YL: Probably Things to Come. It was tough to read, and the pace was very, very fast. You either kept up or you fell out.
JW: What was Dizzy like as a person?
YL: Dizzy was a wonderful human being. When I joined the band in early 1949, it was winter. We played Detroit, where I grew up. I didn’t have an overcoat, so Dizzy gave me his. It had a mouton collar. He was so generous. I felt so happy and proud to have it.

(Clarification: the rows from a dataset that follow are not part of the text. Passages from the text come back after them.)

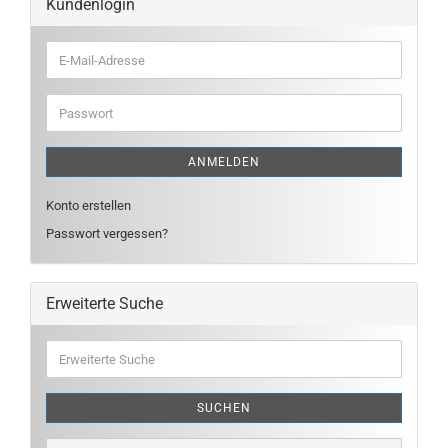
Kundenlogin
E-
Mail-
Adresse
Passwort
ANMELDEN
Konto erstellen
Passwort vergessen?
Erweiterte Suche
Erweiterte
Suche
SUCHEN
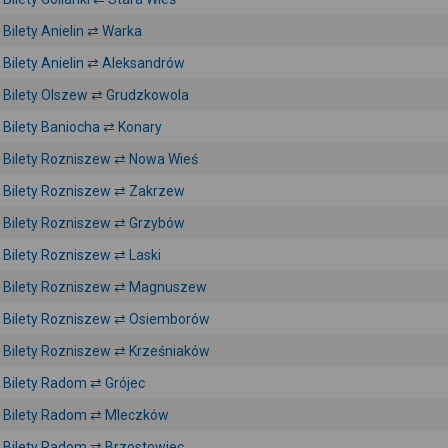
Bilety Anielin ⇄ Warka
Bilety Anielin ⇄ Aleksandrów
Bilety Olszew ⇄ Grudzkowola
Bilety Baniocha ⇄ Konary
Bilety Rozniszew ⇄ Nowa Wieś
Bilety Rozniszew ⇄ Zakrzew
Bilety Rozniszew ⇄ Grzybów
Bilety Rozniszew ⇄ Laski
Bilety Rozniszew ⇄ Magnuszew
Bilety Rozniszew ⇄ Osiemborów
Bilety Rozniszew ⇄ Krześniaków
Bilety Radom ⇄ Grójec
Bilety Radom ⇄ Mleczków
Bilety Radom ⇄ Brzostowiec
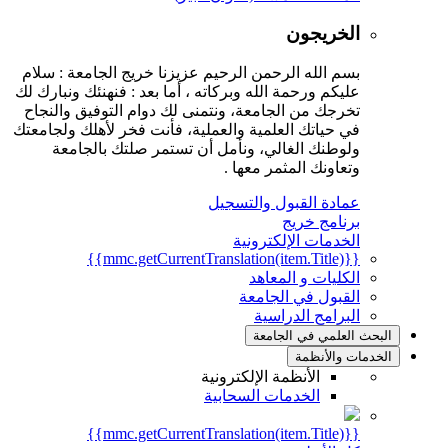
الخريجون
بسم الله الرحمن الرحيم عزيزنا خريج الجامعة : سلام
عليكم ورحمة الله وبركاته ، أما بعد : فنهنئك ونبارك لك
تخرجك من الجامعة، ونتمنى لك دوام التوفيق والنجاح
في حياتك العلمية والعملية، فأنت فخر لأهلك ولجامعتك
ولوطنك الغالي، ونأمل أن تستمر صلتك بالجامعة
وتعاونك المثمر معها .
عمادة القبول والتسجيل
برنامج خريج
الخدمات الإلكترونية
{{mmc.getCurrentTranslation(item.Title)}}
الكليات و المعاهد
القبول في الجامعة
البرامج الدراسية
البحث العلمي في الجامعة
الخدمات والأنظمة
الأنظمة الإلكترونية
الخدمات السحابية
{{mmc.getCurrentTranslation(item.Title)}}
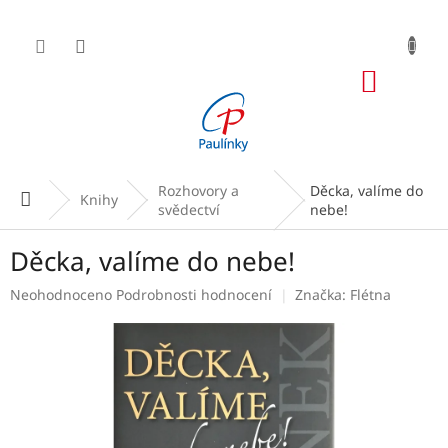
Přejít
na
obsah
NÁKUP
KOŠÍK
Rozhovory a
Děcka, valíme do
Domů
Knihy
svědectví
nebe!
Děcka, valíme do nebe!
Průměrné
Neohodnoceno
Podrobnosti hodnocení
Značka:
Flétna
hodnocení
produktu
je
0,0
z
5
hvězdiček.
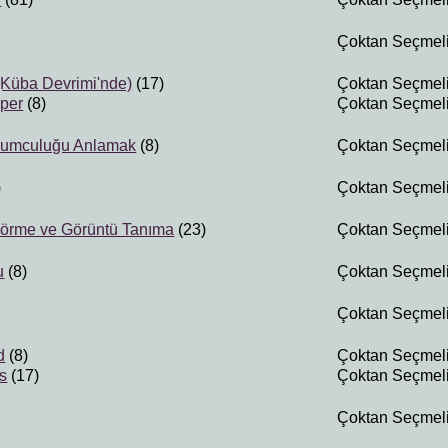
Çoktan Seçmel
 (Küba Devrimi'nde)
(17)
Çoktan Seçmel
pper
(8)
Çoktan Seçmel
rumculuğu Anlamak
(8)
Çoktan Seçmel
)
Çoktan Seçmel
Görme ve Görüntü Tanıma
(23)
Çoktan Seçmel
u
(8)
Çoktan Seçmel
Çoktan Seçmel
d
(8)
Çoktan Seçmel
s
(17)
Çoktan Seçmel
)
Çoktan Seçmel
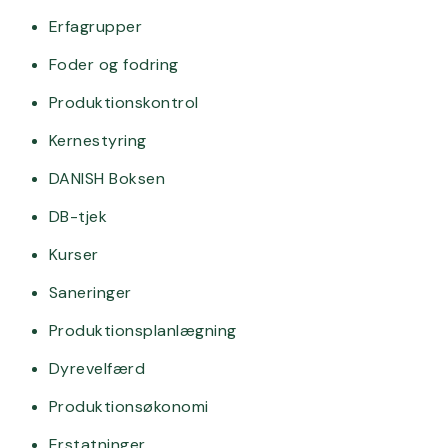
Erfagrupper
Foder og fodring
Produktionskontrol
Kernestyring
DANISH Boksen
DB-tjek
Kurser
Saneringer
Produktionsplanlægning
Dyrevelfærd
Produktionsøkonomi
Erstatninger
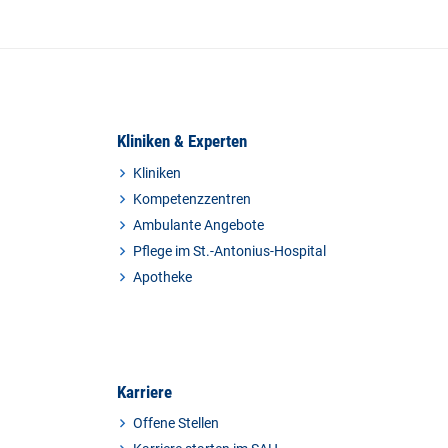
Kliniken & Experten
Kliniken
Kompetenzzentren
Ambulante Angebote
Pflege im St.-Antonius-Hospital
Apotheke
Karriere
Offene Stellen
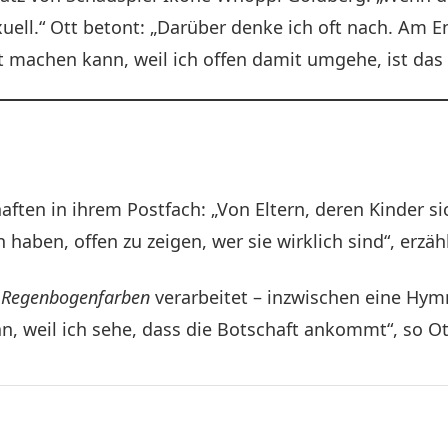
uell.“ Ott betont: „Darüber denke ich oft nach. Am 
achen kann, weil ich offen damit umgehe, ist das na
aften in ihrem Postfach: „Von Eltern, deren Kinder 
aben, offen zu zeigen, wer sie wirklich sind“, erzähl
g
Regenbogenfarben
verarbeitet – inzwischen eine Hymn
n, weil ich sehe, dass die Botschaft ankommt“, so Ot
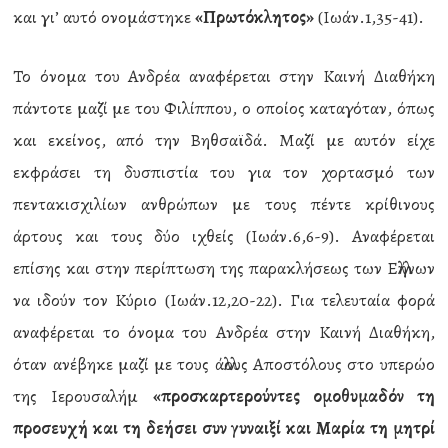
και γι’ αυτό ονομάστηκε
«Πρωτόκλητος»
(Ιωάν.1,35-41).
Το όνομα του Ανδρέα αναφέρεται στην Καινή Διαθήκη
πάντοτε μαζί με του Φιλίππου, ο οποίος καταγόταν, όπως
και εκείνος, από την Βηθσαϊδά. Μαζί με αυτόν είχε
εκφράσει τη δυσπιστία του για τον χορτασμό των
πεντακισχιλίων ανθρώπων με τους πέντε κρίθινους
άρτους και τους δύο ιχθείς (Ιωάν.6,6-9). Αναφέρεται
επίσης και στην περίπτωση της παρακλήσεως των Ελλήνων
να ιδούν τον Κύριο (Ιωάν.12,20-22). Για τελευταία φορά
αναφέρεται το όνομα του Ανδρέα στην Καινή Διαθήκη,
όταν ανέβηκε μαζί με τους άλλους Αποστόλους στο υπερώο
της Ιερουσαλήμ
«προσκαρτερούντες ομοθυμαδόν τη
προσευχή και τη δεήσει συν γυναιξί και Μαρία τη μητρί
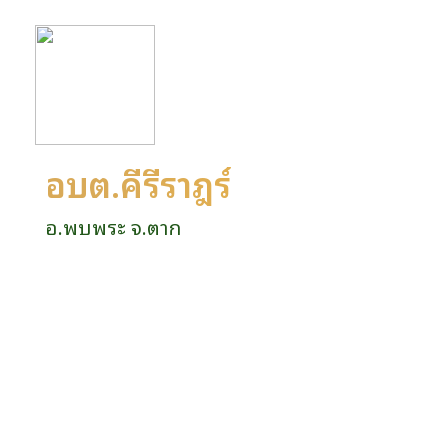
อบต.คีรีราษฎร์
อ.พบพระ จ.ตาก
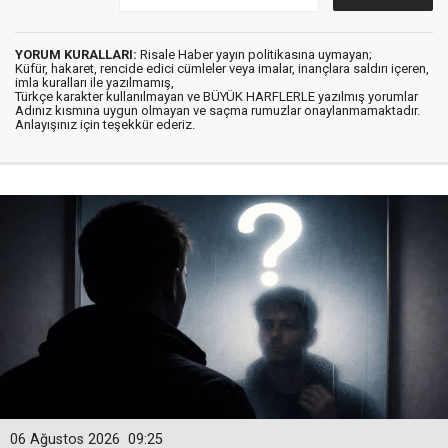
YORUM KURALLARI:
Risale Haber yayın politikasına uymayan;
Küfür, hakaret, rencide edici cümleler veya imalar, inançlara saldırı içeren,
imla kuralları ile yazılmamış,
Türkçe karakter kullanılmayan ve BÜYÜK HARFLERLE yazılmış yorumlar
Adınız kısmına uygun olmayan ve saçma rumuzlar onaylanmamaktadır.
Anlayışınız için teşekkür ederiz.
06 Ağustos 2026
09:25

Dizzy's personality and musicianship attracted a lot of talented players. The guys in that band were fabulous—the sax section included John Brown and Ernie Henry on altos, Joe Gayles and me on tenors, and Al Gibson on baritone. Cecil Payne had already left. Plus we had Johnny Hartman singing.
JW: Did you know Tadd?
YL: Yes. Tadd taught me a great deal about writing and arranging. I used to go to his house, and he'd show me how to write what he called “turnbacks,” which were very important to Tadd's arrangements. These were a series of chord changes that progressed eloquently back to the main theme of a song. They were important because they let you extend a song without making it sound like you were repeating it. From a listeners' standpoint, they created anticipation and made you want to hear the main part again.
JW: Did you have a chance to meet Charlie Parker?
YL: On several occasions. Before I joined Dizzy’s band I used to hang around the Three Deuces on 52d Street in New York listening to Bird and Max. I was with Tadd one time, and Tadd said, “Why don’t you go up and play something with them?” I was too young to be afraid so I went up and asked if I could play. Bird said, “Sure, come on up.” Luckily they didn’t play Cherokee in B natural. We played something nice and slow—I Surrender Dear.
JW: Was Charlie Parker an inspiration?
YL: He was more than an inspiration. In the early 1950s, I was working with Art Blakey at the Audubon Ballroom in New York. I was down on my playing around that time and told myself that if I didn’t get better, I was going to quit music. That night, when I was with Blakey, Bird had come uptown from 52d Street to hear the group. Afterward, Bird came over to me and said, “Yusef, you played good.” That brought me so much joy that I stayed with music and worked even harder. I still often think about what Bird said to me that night.
Tomorrow, in Part 2 of my conversation with Yusef Lateef, he talks about the importance of developing an individual sound, his exploration of spiritual music in the mid-1950s, his views on life and his time with the Cannonball Adderley Sextet.
JazzWax tracks: Yusef Lateef's live and studio recordings with Dizzy Gillespie and His Orchestra can be found on a range of CDs. Perhaps the finest examples of this band's work are Hey Pete, Let's Eat Mo' Meat, Jumpin' With Symphony Sid and Swedish Suite. All of these songs and others featuring Yusef Lateef can be found here on Dizzy Gillespie Big Band: Algo Bueno. If you don't own this CD and want it, buy it fast. It appears to be drifting out of print. Or you can find the tracks and others from 1949 at iTunes on Dizzy Gillespie: The Complete RCA Victor Recordings from 1994.
JazzWax video clip: For a taste of Yusef's huge and influential tenor sound, go here. It's not a video. Instead, you will see a series of still photos of Yusef and hear him playing I Need You in the background. It's a terrific introduction to Yusef's full timbre and rich phrasing on the tenor sax. If you want the track, it's on Louis Hayes: Featuring Yusef Lateef and Nat Adderley from 1960.
Listen carefully to the feeling behind Yusef's notes. It's impossible not to be swept away by the lush quality of his ideas, courage and passion. You always sense Yusef is trying to capture a new sound or level of depth. This is true when he's the leader on a record date or when he's appearing as a sideman. Yusef never compromises. I Need You is a fine example of his expression. See what you think.